:: PROBLEM ::
In the entries below, count every line containing "February". Return the number and nothing else.

━━━━

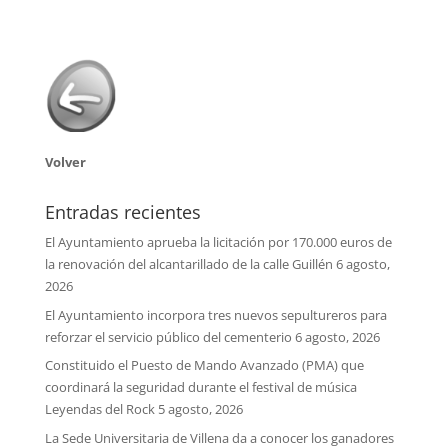
Volver
Entradas recientes
El Ayuntamiento aprueba la licitación por 170.000 euros de
la renovación del alcantarillado de la calle Guillén
6 agosto,
2026
El Ayuntamiento incorpora tres nuevos sepultureros para
reforzar el servicio público del cementerio
6 agosto, 2026
Constituido el Puesto de Mando Avanzado (PMA) que
coordinará la seguridad durante el festival de música
Leyendas del Rock
5 agosto, 2026
La Sede Universitaria de Villena da a conocer los ganadores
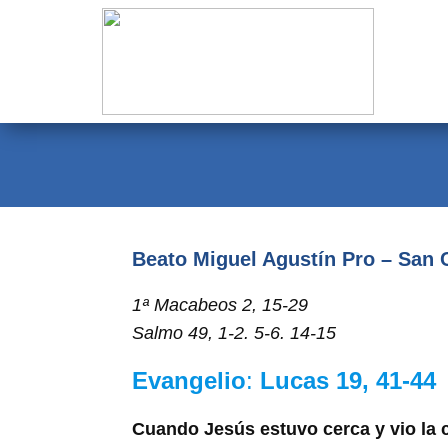
Evangelio
Calendario
Liturgia
Novena
Institucional
Beato Miguel Agustín Pro – San 
Familia Menesiana
1ª Macabeos 2, 15-29
Pastoral Vocacional
Salmo 49, 1-2. 5-6. 14-15
Recursos
Evangelio
:
Lucas 19, 41-44
Contacto
Cuando Jesús estuvo cerca y vio la ci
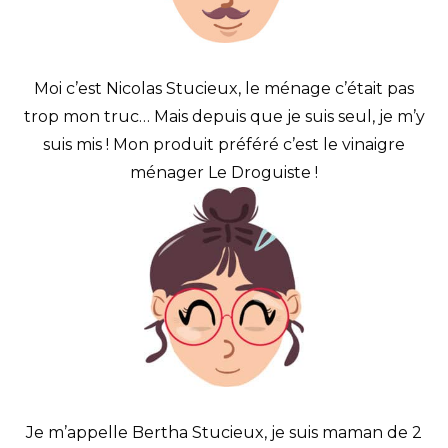
Moi c’est Nicolas Stucieux, le ménage c’était pas
trop mon truc… Mais depuis que je suis seul, je m’y
suis mis ! Mon produit préféré c’est le vinaigre
ménager Le Droguiste !
Je m’appelle Bertha Stucieux, je suis maman de 2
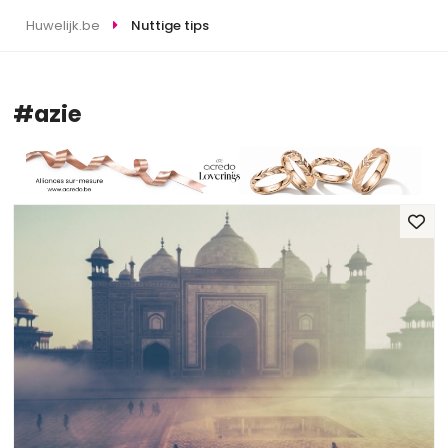
Huwelijk.be
Nuttige tips
#azie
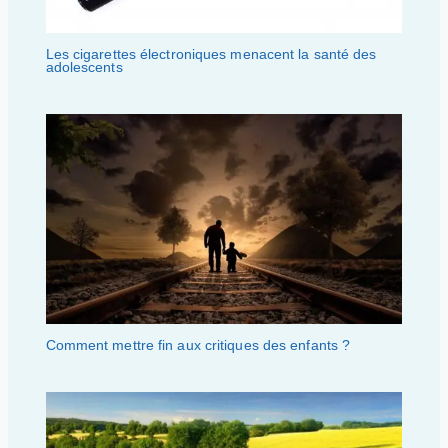
Les cigarettes électroniques menacent la santé des
adolescents
Comment mettre fin aux critiques des enfants ?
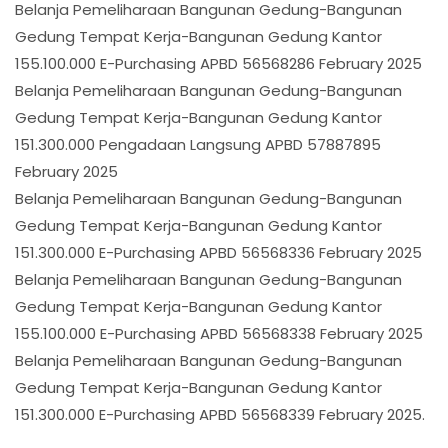
Belanja Pemeliharaan Bangunan Gedung-Bangunan
Gedung Tempat Kerja-Bangunan Gedung Kantor
155.100.000 E-Purchasing APBD 56568286 February 2025
Belanja Pemeliharaan Bangunan Gedung-Bangunan
Gedung Tempat Kerja-Bangunan Gedung Kantor
151.300.000 Pengadaan Langsung APBD 57887895
February 2025
Belanja Pemeliharaan Bangunan Gedung-Bangunan
Gedung Tempat Kerja-Bangunan Gedung Kantor
151.300.000 E-Purchasing APBD 56568336 February 2025
Belanja Pemeliharaan Bangunan Gedung-Bangunan
Gedung Tempat Kerja-Bangunan Gedung Kantor
155.100.000 E-Purchasing APBD 56568338 February 2025
Belanja Pemeliharaan Bangunan Gedung-Bangunan
Gedung Tempat Kerja-Bangunan Gedung Kantor
151.300.000 E-Purchasing APBD 56568339 February 2025.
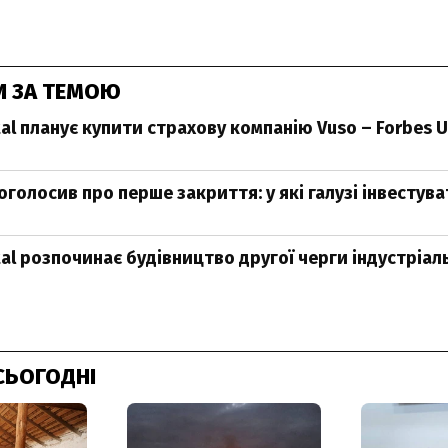
И ЗА ТЕМОЮ
al планує купити страхову компанію Vuso – Forbes U
оголосив про перше закриття: у які галузі інвестув
tal розпочинає будівництво другої черги індустріал
СЬОГОДНІ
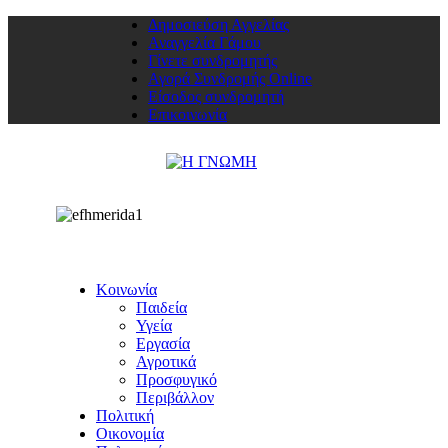
Δημοσιεύση Αγγελίας
Αναγγελία Γάμου
Γίνετε συνδρομητής
Αγορά Συνδρομής Online
Είσοδος συνδρομητή
Επικοινωνία
Κοινωνία
Παιδεία
Υγεία
Εργασία
Αγροτικά
Προσφυγικό
Περιβάλλον
Πολιτική
Οικονομία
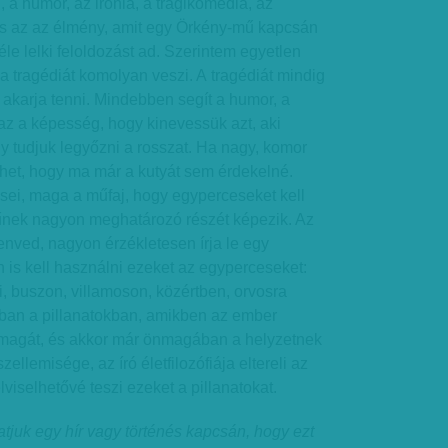
, a humor, az irónia, a tragikomédia, az
és az az élmény, amit egy Örkény-mű kapcsán
le lelki feloldozást ad. Szerintem egyetlen
a tragédiát komolyan veszi. A tragédiát mindig
é akarja tenni. Mindebben segít a humor, a
az a képesség, hogy kinevessük azt, aki
gy tudjuk legyőzni a rosszat. Ha nagy, komor
lehet, hogy ma már a kutyát sem érdekelné.
sei, maga a műfaj, hogy egyperceseket kell
műnek nagyon meghatározó részét képezik. Az
nved, nagyon érzékletesen írja le egy
is kell használni ezeket az egyperceseket:
i, buszon, villamoson, közértben, orvosra
kban a pillanatokban, amikben az ember
i magát, és akkor már önmagában a helyzetnek
ellemisége, az író életfilozófiája eltereli az
viselhetővé teszi ezeket a pillanatokat.
tjuk egy hír vagy történés kapcsán, hogy ezt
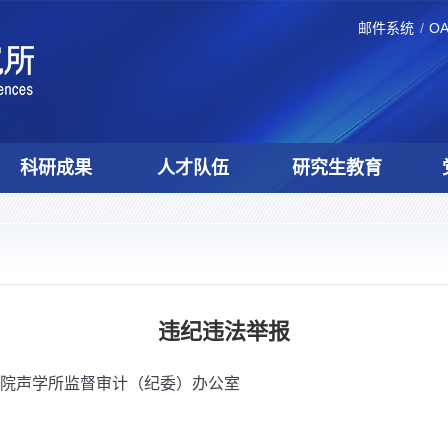
邮件系统
O
科研成果
人才队伍
研究生教育
违纪违法举报
院声学所监督审计（纪委）办公室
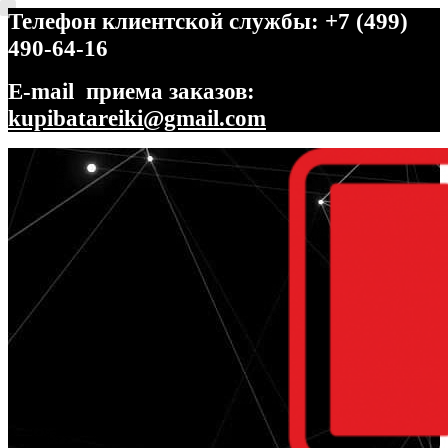
Телефон клиентской службы: +7 (499)
490-64-16
E-mail приема заказов:
kupibatareiki@gmail.com
Перейти
Перейти
к
к
навигации
содержимому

━━━━

:: WRITTEN SOLUTION ::
5